Beduini to nomadyczne plemiona arabskie zamieszkujące głównie pustynie, w tym Negew. Historycznie prowadzili koczowniczy tryb życia, od którego jednak współcześnie odeszli. Jak inne grupy, które prowadziły tryb nomadyczny, po powstaniu Państwa Izrael zmagali się ze sprawami związanymi z własnością ziemi, limitami wypasania zwierząt stadnych czy prawami do wody. Jednak dzięki mocnej organizacji plemiennej i odrębności Beduinów, nie stworzyli mocnego ruchu anty-izraelskiego przeciw państwu, czy poparcia dla nacjonalizmu palestyńskiego.

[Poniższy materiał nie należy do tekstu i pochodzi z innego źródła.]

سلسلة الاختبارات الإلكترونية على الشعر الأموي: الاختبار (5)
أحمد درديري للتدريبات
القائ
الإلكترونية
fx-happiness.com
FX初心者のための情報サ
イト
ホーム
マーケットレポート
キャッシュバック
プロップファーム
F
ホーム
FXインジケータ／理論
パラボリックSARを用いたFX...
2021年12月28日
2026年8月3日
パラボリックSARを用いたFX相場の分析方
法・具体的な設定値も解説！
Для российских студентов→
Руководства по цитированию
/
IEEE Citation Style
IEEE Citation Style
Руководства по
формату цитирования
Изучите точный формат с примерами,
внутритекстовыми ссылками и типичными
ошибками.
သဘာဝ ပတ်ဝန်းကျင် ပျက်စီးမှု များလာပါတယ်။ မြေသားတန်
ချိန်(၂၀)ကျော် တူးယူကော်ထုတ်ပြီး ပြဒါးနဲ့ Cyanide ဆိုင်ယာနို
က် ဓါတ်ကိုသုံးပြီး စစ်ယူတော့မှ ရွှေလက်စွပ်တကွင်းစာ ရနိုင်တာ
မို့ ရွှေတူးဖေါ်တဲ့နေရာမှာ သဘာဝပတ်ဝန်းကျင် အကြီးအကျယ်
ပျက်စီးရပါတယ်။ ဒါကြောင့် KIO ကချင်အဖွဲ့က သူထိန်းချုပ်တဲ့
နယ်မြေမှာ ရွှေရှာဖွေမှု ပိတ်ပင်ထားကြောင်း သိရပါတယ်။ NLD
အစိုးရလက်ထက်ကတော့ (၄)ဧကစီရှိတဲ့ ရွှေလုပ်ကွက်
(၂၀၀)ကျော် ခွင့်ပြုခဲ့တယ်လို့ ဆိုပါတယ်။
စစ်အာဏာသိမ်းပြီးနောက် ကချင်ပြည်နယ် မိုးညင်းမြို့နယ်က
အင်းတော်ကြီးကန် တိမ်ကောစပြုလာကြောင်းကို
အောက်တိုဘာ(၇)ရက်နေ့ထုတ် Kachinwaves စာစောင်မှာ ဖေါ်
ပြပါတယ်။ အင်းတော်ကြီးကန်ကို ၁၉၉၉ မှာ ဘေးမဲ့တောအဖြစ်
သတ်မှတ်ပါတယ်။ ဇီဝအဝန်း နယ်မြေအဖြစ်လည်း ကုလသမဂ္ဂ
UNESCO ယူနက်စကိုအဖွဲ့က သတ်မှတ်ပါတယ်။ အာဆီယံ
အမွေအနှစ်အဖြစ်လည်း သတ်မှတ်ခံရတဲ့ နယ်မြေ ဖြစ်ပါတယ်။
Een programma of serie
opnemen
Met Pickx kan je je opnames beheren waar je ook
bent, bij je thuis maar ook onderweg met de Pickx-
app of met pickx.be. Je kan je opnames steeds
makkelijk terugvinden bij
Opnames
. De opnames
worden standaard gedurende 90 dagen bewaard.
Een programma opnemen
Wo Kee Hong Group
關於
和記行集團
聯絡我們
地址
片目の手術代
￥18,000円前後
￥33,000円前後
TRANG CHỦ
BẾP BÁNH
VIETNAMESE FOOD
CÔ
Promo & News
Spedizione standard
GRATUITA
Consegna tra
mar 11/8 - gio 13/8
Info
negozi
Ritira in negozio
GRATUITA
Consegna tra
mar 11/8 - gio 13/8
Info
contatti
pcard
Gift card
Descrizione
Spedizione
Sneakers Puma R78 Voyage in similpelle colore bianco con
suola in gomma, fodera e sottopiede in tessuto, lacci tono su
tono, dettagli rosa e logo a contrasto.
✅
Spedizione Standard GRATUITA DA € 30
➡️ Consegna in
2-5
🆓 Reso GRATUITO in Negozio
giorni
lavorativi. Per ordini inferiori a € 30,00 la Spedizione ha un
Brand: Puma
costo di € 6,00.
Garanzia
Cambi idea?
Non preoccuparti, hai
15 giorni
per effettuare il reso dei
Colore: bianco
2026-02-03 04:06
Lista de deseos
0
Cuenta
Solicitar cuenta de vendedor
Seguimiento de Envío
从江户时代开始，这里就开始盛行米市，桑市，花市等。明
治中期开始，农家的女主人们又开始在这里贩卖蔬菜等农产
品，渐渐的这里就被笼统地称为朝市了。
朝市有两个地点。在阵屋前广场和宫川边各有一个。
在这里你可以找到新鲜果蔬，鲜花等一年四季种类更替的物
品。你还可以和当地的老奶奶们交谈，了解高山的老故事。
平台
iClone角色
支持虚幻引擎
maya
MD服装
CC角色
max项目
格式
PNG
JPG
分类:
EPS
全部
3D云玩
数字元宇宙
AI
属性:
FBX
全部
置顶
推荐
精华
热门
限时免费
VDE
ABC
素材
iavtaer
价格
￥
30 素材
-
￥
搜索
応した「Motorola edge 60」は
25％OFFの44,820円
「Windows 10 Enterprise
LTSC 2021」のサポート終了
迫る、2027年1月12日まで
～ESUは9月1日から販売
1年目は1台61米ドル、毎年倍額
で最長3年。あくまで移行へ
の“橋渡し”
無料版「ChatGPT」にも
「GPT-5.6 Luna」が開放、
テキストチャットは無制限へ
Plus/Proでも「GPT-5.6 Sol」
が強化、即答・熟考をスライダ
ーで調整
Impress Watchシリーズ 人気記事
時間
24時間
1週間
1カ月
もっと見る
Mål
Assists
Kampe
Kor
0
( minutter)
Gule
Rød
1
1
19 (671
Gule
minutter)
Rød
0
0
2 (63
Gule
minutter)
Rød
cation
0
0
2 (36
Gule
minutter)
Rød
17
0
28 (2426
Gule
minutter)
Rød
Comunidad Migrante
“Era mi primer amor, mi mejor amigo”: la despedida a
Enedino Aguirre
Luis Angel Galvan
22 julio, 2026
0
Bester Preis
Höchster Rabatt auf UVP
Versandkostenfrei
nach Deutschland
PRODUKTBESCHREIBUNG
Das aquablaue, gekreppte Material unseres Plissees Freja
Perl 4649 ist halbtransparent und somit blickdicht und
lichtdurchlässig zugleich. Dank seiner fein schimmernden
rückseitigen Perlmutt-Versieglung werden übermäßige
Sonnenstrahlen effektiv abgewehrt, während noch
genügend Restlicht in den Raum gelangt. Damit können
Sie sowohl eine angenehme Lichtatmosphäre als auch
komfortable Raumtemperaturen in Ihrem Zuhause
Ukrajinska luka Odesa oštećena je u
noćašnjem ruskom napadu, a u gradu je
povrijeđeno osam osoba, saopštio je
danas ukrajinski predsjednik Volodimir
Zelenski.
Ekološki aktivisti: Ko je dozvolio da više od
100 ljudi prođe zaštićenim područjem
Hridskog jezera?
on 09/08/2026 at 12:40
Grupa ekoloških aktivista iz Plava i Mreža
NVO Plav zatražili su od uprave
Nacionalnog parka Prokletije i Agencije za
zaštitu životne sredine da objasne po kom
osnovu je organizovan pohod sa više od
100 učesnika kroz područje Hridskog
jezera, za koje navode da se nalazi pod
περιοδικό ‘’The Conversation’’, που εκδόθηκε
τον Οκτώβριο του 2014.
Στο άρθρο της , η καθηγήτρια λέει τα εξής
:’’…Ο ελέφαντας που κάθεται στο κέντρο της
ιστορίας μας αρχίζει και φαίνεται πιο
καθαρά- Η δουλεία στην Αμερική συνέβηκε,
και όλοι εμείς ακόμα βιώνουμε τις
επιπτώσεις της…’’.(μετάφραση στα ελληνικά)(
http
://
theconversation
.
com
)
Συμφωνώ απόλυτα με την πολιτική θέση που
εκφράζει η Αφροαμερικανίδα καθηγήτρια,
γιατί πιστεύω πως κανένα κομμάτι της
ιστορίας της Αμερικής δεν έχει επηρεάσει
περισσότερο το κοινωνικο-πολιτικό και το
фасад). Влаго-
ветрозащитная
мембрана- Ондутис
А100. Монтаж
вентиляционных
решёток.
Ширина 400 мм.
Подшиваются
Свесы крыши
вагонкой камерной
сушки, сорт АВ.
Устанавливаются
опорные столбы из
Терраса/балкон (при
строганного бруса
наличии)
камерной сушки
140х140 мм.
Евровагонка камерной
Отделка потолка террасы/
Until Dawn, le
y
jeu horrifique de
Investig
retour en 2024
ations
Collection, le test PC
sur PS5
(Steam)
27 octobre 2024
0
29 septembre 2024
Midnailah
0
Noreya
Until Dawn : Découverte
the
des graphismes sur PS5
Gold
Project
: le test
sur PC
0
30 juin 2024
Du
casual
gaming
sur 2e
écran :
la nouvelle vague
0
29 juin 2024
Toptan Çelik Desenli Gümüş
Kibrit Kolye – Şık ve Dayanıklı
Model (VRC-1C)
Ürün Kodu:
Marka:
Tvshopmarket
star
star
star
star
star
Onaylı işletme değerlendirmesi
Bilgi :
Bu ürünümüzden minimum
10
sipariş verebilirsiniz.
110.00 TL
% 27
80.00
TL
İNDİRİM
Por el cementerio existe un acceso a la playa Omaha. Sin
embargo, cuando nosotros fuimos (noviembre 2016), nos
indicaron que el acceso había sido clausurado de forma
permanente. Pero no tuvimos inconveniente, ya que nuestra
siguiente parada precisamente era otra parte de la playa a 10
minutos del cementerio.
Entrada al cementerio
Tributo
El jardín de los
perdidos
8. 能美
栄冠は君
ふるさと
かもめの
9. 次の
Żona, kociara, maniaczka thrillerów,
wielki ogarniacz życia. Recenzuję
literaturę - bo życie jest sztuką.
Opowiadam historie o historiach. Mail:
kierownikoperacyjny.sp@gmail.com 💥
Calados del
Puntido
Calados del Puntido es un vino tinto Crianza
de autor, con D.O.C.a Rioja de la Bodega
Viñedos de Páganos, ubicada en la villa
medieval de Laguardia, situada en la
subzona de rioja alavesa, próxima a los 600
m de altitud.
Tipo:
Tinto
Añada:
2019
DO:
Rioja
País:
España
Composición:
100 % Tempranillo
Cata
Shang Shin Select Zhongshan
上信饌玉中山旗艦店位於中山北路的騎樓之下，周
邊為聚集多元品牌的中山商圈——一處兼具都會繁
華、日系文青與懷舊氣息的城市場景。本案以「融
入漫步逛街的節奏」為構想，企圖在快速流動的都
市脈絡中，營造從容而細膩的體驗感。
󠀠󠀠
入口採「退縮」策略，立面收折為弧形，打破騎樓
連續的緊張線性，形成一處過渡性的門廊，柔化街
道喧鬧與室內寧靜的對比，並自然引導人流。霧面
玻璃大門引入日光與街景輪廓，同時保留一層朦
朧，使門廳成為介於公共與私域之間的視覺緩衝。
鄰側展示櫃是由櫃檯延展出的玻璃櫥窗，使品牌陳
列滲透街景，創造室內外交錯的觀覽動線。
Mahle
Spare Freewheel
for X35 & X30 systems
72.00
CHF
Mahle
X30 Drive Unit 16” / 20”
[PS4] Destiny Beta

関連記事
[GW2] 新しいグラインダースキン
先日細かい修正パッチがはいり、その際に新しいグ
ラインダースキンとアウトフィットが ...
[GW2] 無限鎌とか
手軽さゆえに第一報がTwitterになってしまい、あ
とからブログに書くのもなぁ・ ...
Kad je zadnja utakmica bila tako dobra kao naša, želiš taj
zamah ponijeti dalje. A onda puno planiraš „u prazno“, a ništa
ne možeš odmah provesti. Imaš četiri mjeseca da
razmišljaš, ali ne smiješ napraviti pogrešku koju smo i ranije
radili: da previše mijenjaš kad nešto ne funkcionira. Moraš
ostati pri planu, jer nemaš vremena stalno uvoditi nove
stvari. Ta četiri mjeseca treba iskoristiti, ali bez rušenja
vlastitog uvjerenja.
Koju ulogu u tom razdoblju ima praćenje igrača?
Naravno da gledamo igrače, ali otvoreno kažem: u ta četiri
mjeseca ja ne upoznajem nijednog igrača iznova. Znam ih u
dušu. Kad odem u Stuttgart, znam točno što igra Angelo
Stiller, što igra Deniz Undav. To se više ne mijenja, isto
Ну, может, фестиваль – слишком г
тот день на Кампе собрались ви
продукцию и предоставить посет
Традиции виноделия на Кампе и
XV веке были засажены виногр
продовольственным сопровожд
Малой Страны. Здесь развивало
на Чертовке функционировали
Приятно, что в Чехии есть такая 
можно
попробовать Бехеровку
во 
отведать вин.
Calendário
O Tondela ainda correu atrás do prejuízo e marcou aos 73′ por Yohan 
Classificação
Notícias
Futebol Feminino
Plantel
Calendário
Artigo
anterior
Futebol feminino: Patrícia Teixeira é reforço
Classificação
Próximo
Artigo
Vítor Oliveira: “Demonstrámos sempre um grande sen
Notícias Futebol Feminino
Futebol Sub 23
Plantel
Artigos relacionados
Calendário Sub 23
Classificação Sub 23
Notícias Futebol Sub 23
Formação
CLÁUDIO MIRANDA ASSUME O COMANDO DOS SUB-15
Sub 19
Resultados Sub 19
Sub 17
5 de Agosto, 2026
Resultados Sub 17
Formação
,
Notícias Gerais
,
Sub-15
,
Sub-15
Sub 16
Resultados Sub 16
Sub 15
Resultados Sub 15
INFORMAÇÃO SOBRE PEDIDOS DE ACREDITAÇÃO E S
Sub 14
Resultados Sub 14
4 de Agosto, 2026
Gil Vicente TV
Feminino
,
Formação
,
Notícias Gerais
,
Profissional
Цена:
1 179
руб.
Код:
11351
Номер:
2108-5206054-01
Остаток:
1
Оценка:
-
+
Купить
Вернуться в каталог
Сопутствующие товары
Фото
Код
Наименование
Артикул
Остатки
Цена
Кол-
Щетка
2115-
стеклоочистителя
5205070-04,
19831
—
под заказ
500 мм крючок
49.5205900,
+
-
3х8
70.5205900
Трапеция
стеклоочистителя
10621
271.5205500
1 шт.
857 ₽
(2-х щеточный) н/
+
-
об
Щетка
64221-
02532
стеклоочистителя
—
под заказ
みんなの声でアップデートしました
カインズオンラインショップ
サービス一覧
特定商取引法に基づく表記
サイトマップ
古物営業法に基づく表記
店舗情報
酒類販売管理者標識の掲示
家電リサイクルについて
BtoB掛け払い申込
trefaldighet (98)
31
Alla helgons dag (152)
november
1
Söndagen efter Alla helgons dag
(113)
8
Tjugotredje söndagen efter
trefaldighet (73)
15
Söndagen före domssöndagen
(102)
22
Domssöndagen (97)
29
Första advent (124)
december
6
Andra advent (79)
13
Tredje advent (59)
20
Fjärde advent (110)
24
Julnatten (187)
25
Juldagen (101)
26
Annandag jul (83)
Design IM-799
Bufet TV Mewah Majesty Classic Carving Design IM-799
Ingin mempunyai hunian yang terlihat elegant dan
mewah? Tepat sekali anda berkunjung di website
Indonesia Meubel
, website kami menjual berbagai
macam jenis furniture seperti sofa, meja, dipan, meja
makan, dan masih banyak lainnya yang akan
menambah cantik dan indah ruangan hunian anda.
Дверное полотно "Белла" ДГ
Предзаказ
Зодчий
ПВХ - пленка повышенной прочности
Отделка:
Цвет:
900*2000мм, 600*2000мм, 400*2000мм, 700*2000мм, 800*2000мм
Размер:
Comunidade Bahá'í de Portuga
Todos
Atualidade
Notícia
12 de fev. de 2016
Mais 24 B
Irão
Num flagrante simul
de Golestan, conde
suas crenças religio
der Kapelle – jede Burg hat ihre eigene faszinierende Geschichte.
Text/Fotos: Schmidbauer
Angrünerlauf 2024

Beduini, jak sami o sobie mówią, są ludźmi pustyni. Z wielu powodów, w tym pod wpływem nowej codzienności, ich rozległa wiedza na jej temat stopniowo jednak zanika. I chociaż wciąż część z nich mieszka na pustyni, warunki ich życia pozostawiają wiele do życzenia. Dr. Michael Ben-Eli, założyciel projektu Laboratorium Zrównoważonego Rozwoju, podczas swojej wizyty w Izraelu, spotkał się z Beduinami z Negewu. „Nagle zobaczyłem wszystkie te niesamowite sceny biedy i okropne slumsy bez wody i elektryczności. Nie wydawało mi się słuszne, że w Izraelu, stosunkowo zaawansowanym, bogatym kraju żyliby tak obywatele. Po jednej stronie autostrady była zaawansowana technologia i uniwersytet, a po drugiej - beznadziejność. Nikt nie łączył tych dwóch rzeczy”. Ben-Eli uznał więc, że to najlepsze miejsce do wdrożenia jego idei. I tak powstał Wadi Attir.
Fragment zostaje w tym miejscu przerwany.